▸ **DIRECTIONS**
Below are entries; output exactly the lines from the one with "ALLA PRODUKTER" to the one with "alla rum. Lampan", both included, and nothing else.

▸ **SUPPLIED MATERIAL**
• • •
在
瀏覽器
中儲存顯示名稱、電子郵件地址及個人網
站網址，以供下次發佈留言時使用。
• • •
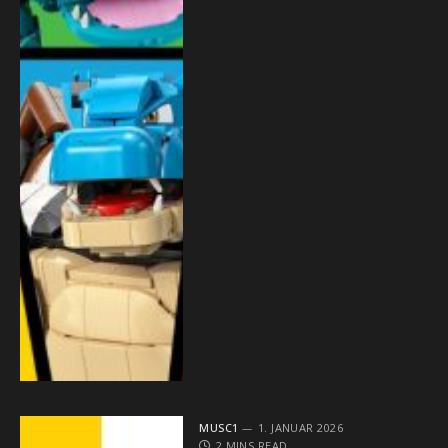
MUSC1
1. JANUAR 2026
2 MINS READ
• • •
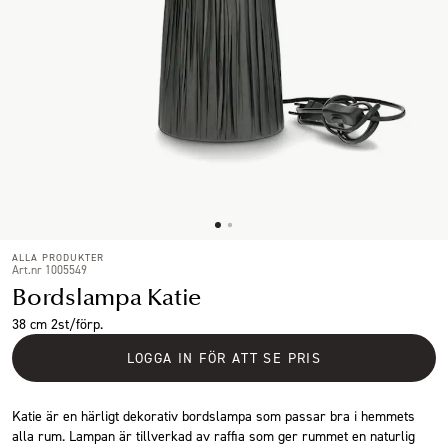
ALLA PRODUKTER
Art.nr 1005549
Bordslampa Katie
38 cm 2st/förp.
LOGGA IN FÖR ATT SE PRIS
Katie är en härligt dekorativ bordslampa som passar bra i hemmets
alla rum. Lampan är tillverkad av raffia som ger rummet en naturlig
• • •
▸ **ANSWER SECTION**
ALLA PRODUKTER
Art.nr 1005549
Bordslampa Katie
38 cm 2st/förp.
LOGGA IN FÖR ATT SE PRIS
Katie är en härligt dekorativ bordslampa som passar bra i hemmets
alla rum. Lampan är tillverkad av raffia som ger rummet en naturlig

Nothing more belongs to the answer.